Once when I was serving in the federal government, in the early 2000s, the Treasury Department was ready to issue an obscure communique. Just before it was set to be released, someone noticed a stray punctuation mark. The picayune typo could have led some to interpret the communique as a U.S. policy reversal on some territory where sovereignty was disputed. This mattered: Historically, foreign officials and the press parse every word that presidents and policy principals say to decipher any changes in policy. Even minute shifts in language can send important signals to the world.
In this case, the moment the typo was detected, we fixed the problem before it went public. A minor kerfuffle was averted.

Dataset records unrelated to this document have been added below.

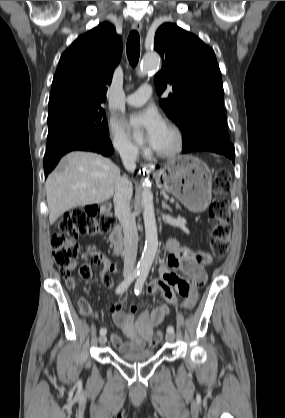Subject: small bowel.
<instances>
[{"instance_id": "small-bowel-1", "label": "small bowel", "mask_w": 285, "mask_h": 418, "mask_svg": "<svg viewBox=\"0 0 285 418\" xmlns=\"http://www.w3.org/2000/svg\"><path fill=\"white\" fill-rule=\"evenodd\" d=\"M166 247L170 252L169 256L160 262L158 276L154 278L148 285L147 293L153 299L165 298L169 304L177 306V296L183 297V302L188 304L195 301L197 293L207 281V274L202 264V256L204 253L194 252L188 248L180 247L174 239L166 242ZM104 267L96 273V277L105 284H114L112 280L105 278L107 272L112 275L118 274L117 266L109 261L108 258L103 259ZM181 262L187 265L181 272ZM210 262V259H207ZM66 286L69 289L75 287V281L71 277L68 270L65 278ZM125 292H121L119 299L111 306L113 318L117 326L129 338L130 342L125 343L116 333L111 335L113 346L121 352L142 349L146 340L151 336L153 328L160 324L169 312V305L162 304L152 311L144 310L138 317H135L136 308L131 307L129 311L123 309L125 301ZM79 307L82 315L89 316L92 308L86 299L79 301Z\"/></svg>"}]
</instances>
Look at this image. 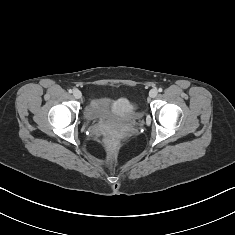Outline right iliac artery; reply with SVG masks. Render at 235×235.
<instances>
[{
    "label": "right iliac artery",
    "mask_w": 235,
    "mask_h": 235,
    "mask_svg": "<svg viewBox=\"0 0 235 235\" xmlns=\"http://www.w3.org/2000/svg\"><path fill=\"white\" fill-rule=\"evenodd\" d=\"M68 92H69V93H72L73 91H72V89H69Z\"/></svg>",
    "instance_id": "82829eb1"
}]
</instances>
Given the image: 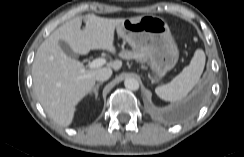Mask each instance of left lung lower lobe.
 <instances>
[{"instance_id": "0a47b994", "label": "left lung lower lobe", "mask_w": 244, "mask_h": 157, "mask_svg": "<svg viewBox=\"0 0 244 157\" xmlns=\"http://www.w3.org/2000/svg\"><path fill=\"white\" fill-rule=\"evenodd\" d=\"M201 96L200 95H194L191 98H189L183 105L181 106L179 110V114L181 116H187L194 112L199 104H200Z\"/></svg>"}]
</instances>
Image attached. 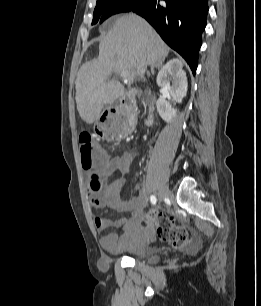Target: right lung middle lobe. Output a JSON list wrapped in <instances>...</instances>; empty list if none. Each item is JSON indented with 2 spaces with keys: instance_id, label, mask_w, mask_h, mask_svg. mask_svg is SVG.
Here are the masks:
<instances>
[{
  "instance_id": "dd1d6c3e",
  "label": "right lung middle lobe",
  "mask_w": 261,
  "mask_h": 306,
  "mask_svg": "<svg viewBox=\"0 0 261 306\" xmlns=\"http://www.w3.org/2000/svg\"><path fill=\"white\" fill-rule=\"evenodd\" d=\"M143 0H97L92 24L102 23L108 17L131 9Z\"/></svg>"
}]
</instances>
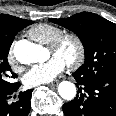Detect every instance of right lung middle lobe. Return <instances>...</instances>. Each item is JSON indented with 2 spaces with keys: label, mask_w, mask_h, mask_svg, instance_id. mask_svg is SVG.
Segmentation results:
<instances>
[{
  "label": "right lung middle lobe",
  "mask_w": 116,
  "mask_h": 116,
  "mask_svg": "<svg viewBox=\"0 0 116 116\" xmlns=\"http://www.w3.org/2000/svg\"><path fill=\"white\" fill-rule=\"evenodd\" d=\"M32 23V21L27 20L24 25L19 26L16 30H13L9 33L0 32V91H4L14 85V83L9 82L10 77H17V75L11 71L10 65L7 61V56L10 46L14 40V36L21 29Z\"/></svg>",
  "instance_id": "1"
}]
</instances>
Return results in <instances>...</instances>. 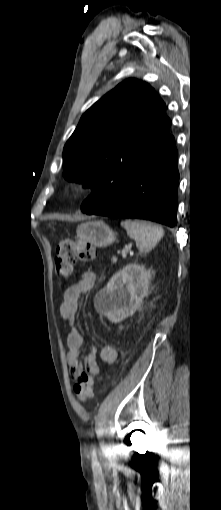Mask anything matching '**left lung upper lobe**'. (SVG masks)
<instances>
[{
	"mask_svg": "<svg viewBox=\"0 0 221 510\" xmlns=\"http://www.w3.org/2000/svg\"><path fill=\"white\" fill-rule=\"evenodd\" d=\"M165 103L145 82L128 79L92 105L65 144L63 176L93 192L101 209L153 154L174 143Z\"/></svg>",
	"mask_w": 221,
	"mask_h": 510,
	"instance_id": "5c2ea615",
	"label": "left lung upper lobe"
}]
</instances>
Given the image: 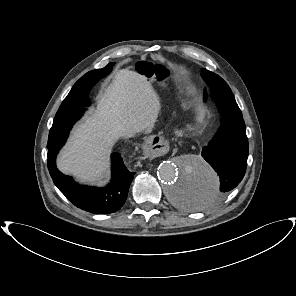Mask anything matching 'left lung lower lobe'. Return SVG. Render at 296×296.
Here are the masks:
<instances>
[{
	"label": "left lung lower lobe",
	"mask_w": 296,
	"mask_h": 296,
	"mask_svg": "<svg viewBox=\"0 0 296 296\" xmlns=\"http://www.w3.org/2000/svg\"><path fill=\"white\" fill-rule=\"evenodd\" d=\"M215 100L222 124L201 155L218 173L219 190L212 194L202 193L186 177L177 189V200L186 209L199 210L212 205L234 189L245 175L248 138L242 113L234 98Z\"/></svg>",
	"instance_id": "0a47b994"
}]
</instances>
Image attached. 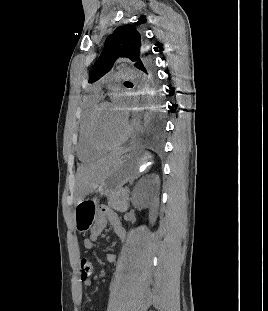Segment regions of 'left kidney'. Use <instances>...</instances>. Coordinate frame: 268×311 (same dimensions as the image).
I'll return each instance as SVG.
<instances>
[{
	"mask_svg": "<svg viewBox=\"0 0 268 311\" xmlns=\"http://www.w3.org/2000/svg\"><path fill=\"white\" fill-rule=\"evenodd\" d=\"M160 179L156 174L142 178L133 190L132 204L136 208H149V222L154 224L159 206Z\"/></svg>",
	"mask_w": 268,
	"mask_h": 311,
	"instance_id": "obj_1",
	"label": "left kidney"
}]
</instances>
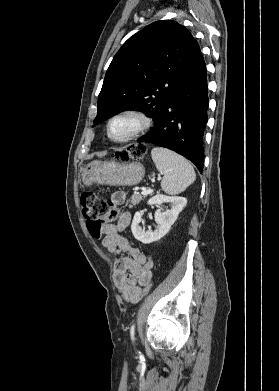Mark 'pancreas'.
Instances as JSON below:
<instances>
[{
    "mask_svg": "<svg viewBox=\"0 0 279 391\" xmlns=\"http://www.w3.org/2000/svg\"><path fill=\"white\" fill-rule=\"evenodd\" d=\"M144 199V196L140 195L139 193L135 192L132 196L131 199L129 200L130 206H135L140 203L141 200Z\"/></svg>",
    "mask_w": 279,
    "mask_h": 391,
    "instance_id": "1",
    "label": "pancreas"
}]
</instances>
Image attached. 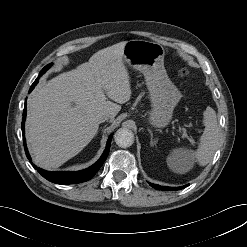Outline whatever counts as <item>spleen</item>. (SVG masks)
Wrapping results in <instances>:
<instances>
[{
	"instance_id": "obj_1",
	"label": "spleen",
	"mask_w": 247,
	"mask_h": 247,
	"mask_svg": "<svg viewBox=\"0 0 247 247\" xmlns=\"http://www.w3.org/2000/svg\"><path fill=\"white\" fill-rule=\"evenodd\" d=\"M204 125L205 129L200 138V146L194 153L196 162L201 166H205L210 162L219 143L216 113L211 107H207L204 111ZM173 157L179 158L181 154L178 151H173Z\"/></svg>"
}]
</instances>
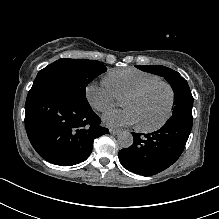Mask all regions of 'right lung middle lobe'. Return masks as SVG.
Instances as JSON below:
<instances>
[{
    "label": "right lung middle lobe",
    "instance_id": "dd1d6c3e",
    "mask_svg": "<svg viewBox=\"0 0 219 219\" xmlns=\"http://www.w3.org/2000/svg\"><path fill=\"white\" fill-rule=\"evenodd\" d=\"M106 70L103 63L95 60L59 59L39 71L30 90H57L88 105L86 86Z\"/></svg>",
    "mask_w": 219,
    "mask_h": 219
}]
</instances>
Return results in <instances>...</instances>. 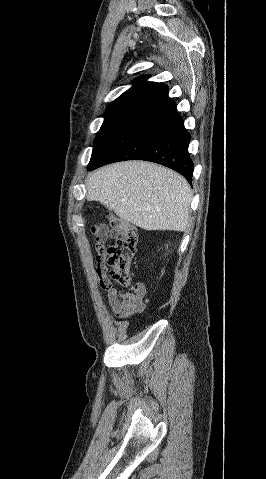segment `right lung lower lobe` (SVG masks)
I'll return each mask as SVG.
<instances>
[{"label":"right lung lower lobe","mask_w":266,"mask_h":479,"mask_svg":"<svg viewBox=\"0 0 266 479\" xmlns=\"http://www.w3.org/2000/svg\"><path fill=\"white\" fill-rule=\"evenodd\" d=\"M191 136L168 94L138 112L105 146L89 171L124 160H146L167 166L192 183Z\"/></svg>","instance_id":"98d812e1"}]
</instances>
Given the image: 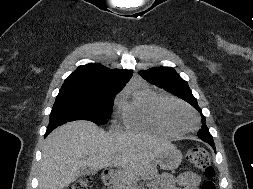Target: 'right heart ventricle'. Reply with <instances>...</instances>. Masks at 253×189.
<instances>
[{"mask_svg": "<svg viewBox=\"0 0 253 189\" xmlns=\"http://www.w3.org/2000/svg\"><path fill=\"white\" fill-rule=\"evenodd\" d=\"M169 99L166 95L148 86H134L120 97L124 125L131 130L143 131L163 136L176 133L159 118L158 109L162 102Z\"/></svg>", "mask_w": 253, "mask_h": 189, "instance_id": "obj_1", "label": "right heart ventricle"}]
</instances>
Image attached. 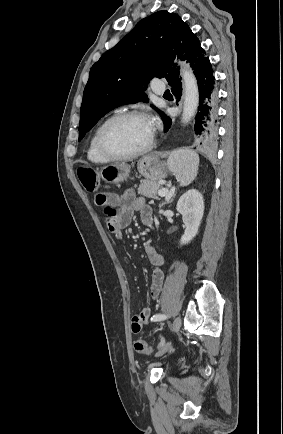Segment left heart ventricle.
<instances>
[{
  "mask_svg": "<svg viewBox=\"0 0 283 434\" xmlns=\"http://www.w3.org/2000/svg\"><path fill=\"white\" fill-rule=\"evenodd\" d=\"M152 130L149 121L139 118L126 119L110 126L104 135L106 146L116 153H131L143 148Z\"/></svg>",
  "mask_w": 283,
  "mask_h": 434,
  "instance_id": "obj_1",
  "label": "left heart ventricle"
}]
</instances>
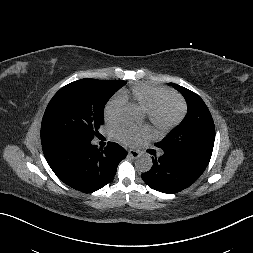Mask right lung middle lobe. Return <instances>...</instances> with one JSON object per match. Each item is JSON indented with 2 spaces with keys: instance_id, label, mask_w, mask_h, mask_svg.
I'll return each mask as SVG.
<instances>
[{
  "instance_id": "1",
  "label": "right lung middle lobe",
  "mask_w": 253,
  "mask_h": 253,
  "mask_svg": "<svg viewBox=\"0 0 253 253\" xmlns=\"http://www.w3.org/2000/svg\"><path fill=\"white\" fill-rule=\"evenodd\" d=\"M125 81L81 79L61 88L49 102L41 124V141L90 142L104 123V107Z\"/></svg>"
}]
</instances>
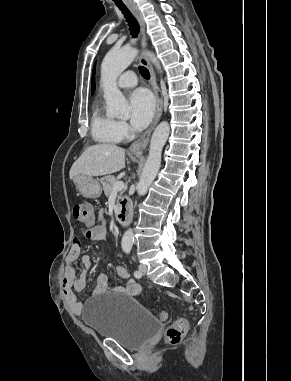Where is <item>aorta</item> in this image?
<instances>
[{
    "label": "aorta",
    "instance_id": "1",
    "mask_svg": "<svg viewBox=\"0 0 291 381\" xmlns=\"http://www.w3.org/2000/svg\"><path fill=\"white\" fill-rule=\"evenodd\" d=\"M138 51L131 47L119 50H110L104 57L101 65V86L107 104V114L110 117L126 118L129 115L127 101L117 88L118 76L132 63ZM152 63L160 70V64L153 53H148ZM170 126L168 122H161L153 132L150 149L143 173L138 182V195L147 193L150 184L155 179L161 164L162 149L168 139ZM134 241L132 229H128L122 238L123 250H130Z\"/></svg>",
    "mask_w": 291,
    "mask_h": 381
}]
</instances>
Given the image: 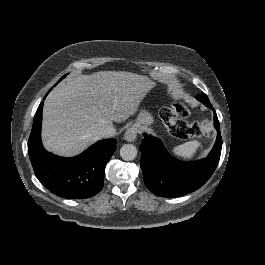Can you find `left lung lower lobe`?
Segmentation results:
<instances>
[{"label": "left lung lower lobe", "mask_w": 265, "mask_h": 265, "mask_svg": "<svg viewBox=\"0 0 265 265\" xmlns=\"http://www.w3.org/2000/svg\"><path fill=\"white\" fill-rule=\"evenodd\" d=\"M197 99L213 110L218 132L216 143L206 159L179 161L168 154L159 139L144 134L139 148L141 169L146 186L157 196L178 197L193 192L207 182L217 167L222 148L219 121L208 97L203 94Z\"/></svg>", "instance_id": "obj_1"}]
</instances>
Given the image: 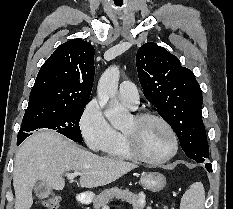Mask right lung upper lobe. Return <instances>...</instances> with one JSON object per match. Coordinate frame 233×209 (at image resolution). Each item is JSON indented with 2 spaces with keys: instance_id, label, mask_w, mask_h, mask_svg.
<instances>
[{
  "instance_id": "obj_1",
  "label": "right lung upper lobe",
  "mask_w": 233,
  "mask_h": 209,
  "mask_svg": "<svg viewBox=\"0 0 233 209\" xmlns=\"http://www.w3.org/2000/svg\"><path fill=\"white\" fill-rule=\"evenodd\" d=\"M94 47L72 39L58 46L41 66L28 106H71L88 102L95 67Z\"/></svg>"
}]
</instances>
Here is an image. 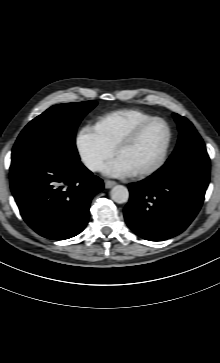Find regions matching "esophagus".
I'll return each instance as SVG.
<instances>
[{"label": "esophagus", "instance_id": "esophagus-1", "mask_svg": "<svg viewBox=\"0 0 220 363\" xmlns=\"http://www.w3.org/2000/svg\"><path fill=\"white\" fill-rule=\"evenodd\" d=\"M117 183L115 181H111V180H105V188L109 189L112 188L113 186H115Z\"/></svg>", "mask_w": 220, "mask_h": 363}]
</instances>
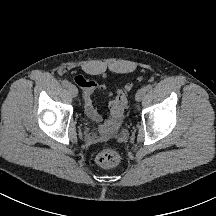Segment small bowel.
Returning <instances> with one entry per match:
<instances>
[{
	"label": "small bowel",
	"instance_id": "1",
	"mask_svg": "<svg viewBox=\"0 0 216 216\" xmlns=\"http://www.w3.org/2000/svg\"><path fill=\"white\" fill-rule=\"evenodd\" d=\"M75 82L83 91L86 116L94 122L101 121L102 114L95 106L93 95L98 90L106 92L105 87H100L95 81L87 79L83 76H76ZM116 123V118L111 115L108 121L98 130L97 133L102 136L112 133L116 129Z\"/></svg>",
	"mask_w": 216,
	"mask_h": 216
}]
</instances>
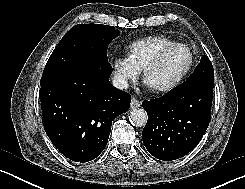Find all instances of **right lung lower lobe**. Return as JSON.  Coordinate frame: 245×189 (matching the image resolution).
Segmentation results:
<instances>
[{"mask_svg":"<svg viewBox=\"0 0 245 189\" xmlns=\"http://www.w3.org/2000/svg\"><path fill=\"white\" fill-rule=\"evenodd\" d=\"M111 73L108 60L89 59L41 86L45 131L72 161L95 159L106 147L112 121L129 109L131 97L111 85Z\"/></svg>","mask_w":245,"mask_h":189,"instance_id":"98d812e1","label":"right lung lower lobe"}]
</instances>
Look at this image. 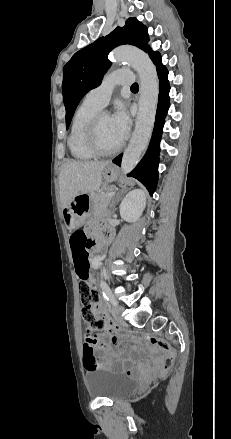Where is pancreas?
Wrapping results in <instances>:
<instances>
[{"instance_id":"1","label":"pancreas","mask_w":231,"mask_h":439,"mask_svg":"<svg viewBox=\"0 0 231 439\" xmlns=\"http://www.w3.org/2000/svg\"><path fill=\"white\" fill-rule=\"evenodd\" d=\"M110 192L111 189L107 188L105 191H100L92 195L93 214H100L105 211L111 200V197H108Z\"/></svg>"}]
</instances>
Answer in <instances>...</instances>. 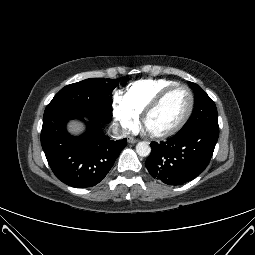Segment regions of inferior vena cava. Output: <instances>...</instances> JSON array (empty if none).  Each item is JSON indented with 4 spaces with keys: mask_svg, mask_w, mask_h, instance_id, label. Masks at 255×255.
Wrapping results in <instances>:
<instances>
[{
    "mask_svg": "<svg viewBox=\"0 0 255 255\" xmlns=\"http://www.w3.org/2000/svg\"><path fill=\"white\" fill-rule=\"evenodd\" d=\"M128 135V132L123 130V129H119L115 126L112 127V136L116 139H122L124 137H126Z\"/></svg>",
    "mask_w": 255,
    "mask_h": 255,
    "instance_id": "602c4592",
    "label": "inferior vena cava"
}]
</instances>
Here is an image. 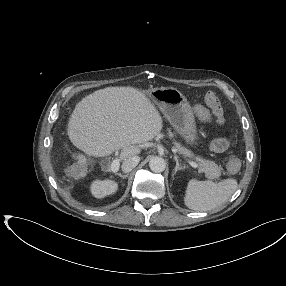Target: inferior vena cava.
Listing matches in <instances>:
<instances>
[{
    "label": "inferior vena cava",
    "mask_w": 286,
    "mask_h": 286,
    "mask_svg": "<svg viewBox=\"0 0 286 286\" xmlns=\"http://www.w3.org/2000/svg\"><path fill=\"white\" fill-rule=\"evenodd\" d=\"M140 157L139 156H129L124 159L122 163V171L124 173H129L131 170H133L139 163Z\"/></svg>",
    "instance_id": "obj_1"
}]
</instances>
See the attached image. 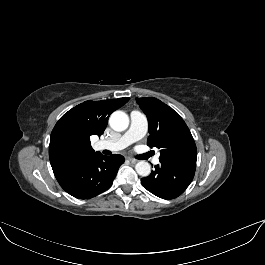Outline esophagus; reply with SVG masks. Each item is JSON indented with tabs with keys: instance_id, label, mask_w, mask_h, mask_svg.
Returning a JSON list of instances; mask_svg holds the SVG:
<instances>
[{
	"instance_id": "esophagus-1",
	"label": "esophagus",
	"mask_w": 265,
	"mask_h": 265,
	"mask_svg": "<svg viewBox=\"0 0 265 265\" xmlns=\"http://www.w3.org/2000/svg\"><path fill=\"white\" fill-rule=\"evenodd\" d=\"M128 159H129V161H130L131 163H136V162H138L137 159H134V158H131V157H129Z\"/></svg>"
}]
</instances>
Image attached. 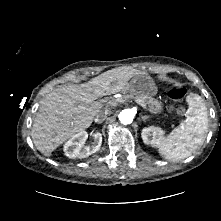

Now imagine trying to clean up President-elect Donald Trump’s statements.
From both the campaign and the first few weeks of the transition, we know that Trump will pop off at anyone he perceives as crossing him at any moment. Trump didn’t like a tough question from Megyn Kelly in an August 2015 debate, and for months on end he railed about her on Twitter. When Judge Gonzalo Curiel ruled against him in fraud litigation over Trump University, he spent the next week openly questioning the judge’s impartiality because of Curiel’s ethnicity. The mainstream media has been an object of Trump’s ire for the past 18 months. And since winning the election, Trump has communicated with the public mostly through Twitter — and has devoted far more tweets to lambasting “Hamilton” and “Saturday Night Live” than to his thoughts about which policies he’ll implement.
Beginning on Jan. 20, we will have a president who is so all over the map that it will be difficult to parse his remarks the way the world has, up to now, combed over what his predecessors have said. The search for meaning in Trump’s word salads won’t be easy. Indeed, an adviser to Japanese Prime Minister Shinzo Abe told Reuters that Trump’s aides informed him that “we don’t have to take each word that Mr. Trump said publicly literally.”